▶ Activity
Among the lines below, list those containing the string "Market".

[Stored data]
= Beginning of Section =

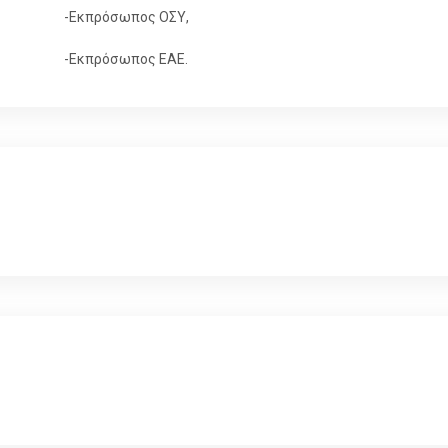
-Εκπρόσωπος ΟΣΥ,
-Εκπρόσωπος ΕΑΕ.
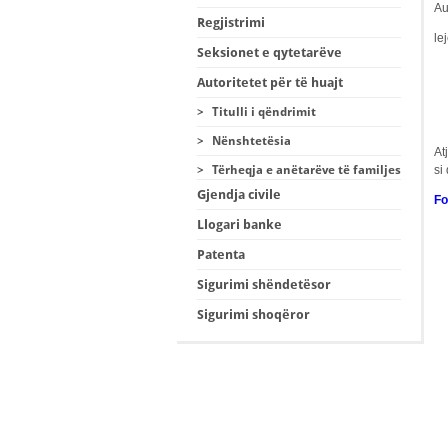
Au
Regjistrimi
le
Seksionet e qytetarëve
Autoritetet për të huajt
>
Titulli i qëndrimit
>
Nënshtetësia
At
si
>
Tërheqja e anëtarëve të familjes
Gjendja civile
Fo
Llogari banke
Patenta
Sigurimi shëndetësor
Sigurimi shoqëror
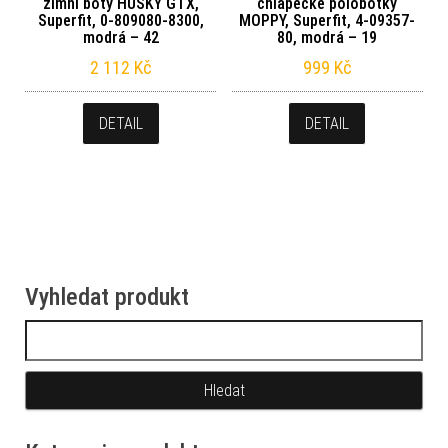
zimní boty HUSKY GTX,
chlapecké polobotky
Superfit, 0-809080-8300,
MOPPY, Superfit, 4-09357-
modrá – 42
80, modrá – 19
2 112
Kč
999
Kč
DETAIL
DETAIL
Vyhledat produkt
Vyhledávání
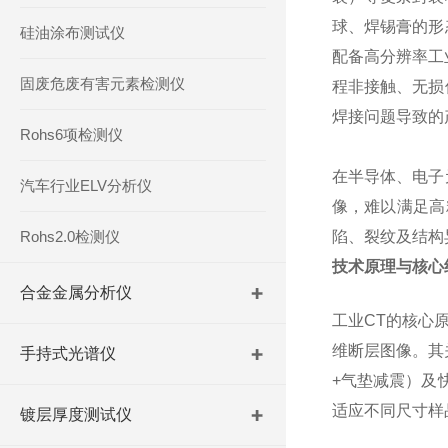
球、焊锡膏的形
硅油涂布测试仪
配备高分辨率工
固废危废有害元素检测仪
程非接触、无损
焊接问题导致的
Rohs6项检测仪
在半导体、电子
汽车行业ELV分析仪
像，难以满足高
Rohs2.0检测仪
陷、裂纹及结构
技术原理与核心
合金金属分析仪
工业CT的核心
维断层图像。其
手持式光谱仪
+气垫减震）及
适应不同尺寸样
镀层厚度测试仪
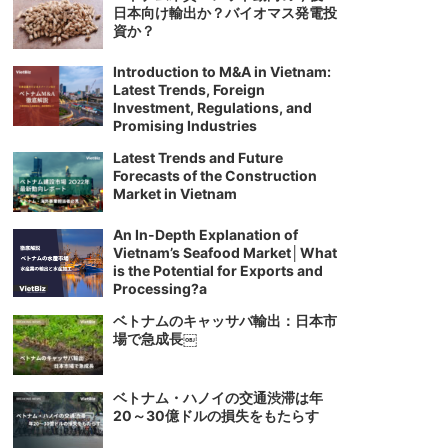
日本向け輸出か？バイオマス発電投
資か？
Introduction to M&A in Vietnam:
Latest Trends, Foreign
Investment, Regulations, and
Promising Industries
Latest Trends and Future
Forecasts of the Construction
Market in Vietnam
An In-Depth Explanation of
Vietnam’s Seafood Market│What
is the Potential for Exports and
Processing?a
ベトナムのキャッサバ輸出：日本市
場で急成長￼
ベトナム・ハノイの交通渋滞は年
20～30億ドルの損失をもたらす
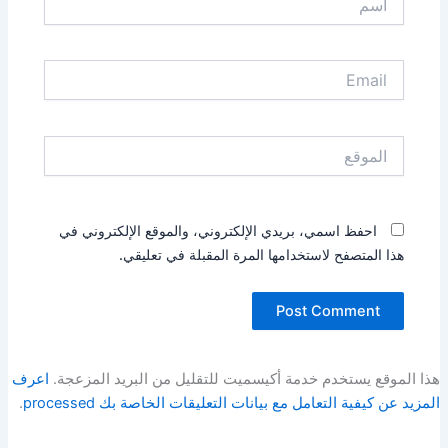
Email
الموقع
احفظ اسمي، بريدي الإلكتروني، والموقع الإلكتروني في
هذا المتصفح لاستخدامها المرة المقبلة في تعليقي.
هذا الموقع يستخدم خدمة أكيسميت للتقليل من البريد المزعجة.
اعرف
المزيد عن كيفية التعامل مع بيانات التعليقات الخاصة بك processed
.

= End of Section =

▶ Response
Market in Vietnam
Vietnam’s Seafood Market│What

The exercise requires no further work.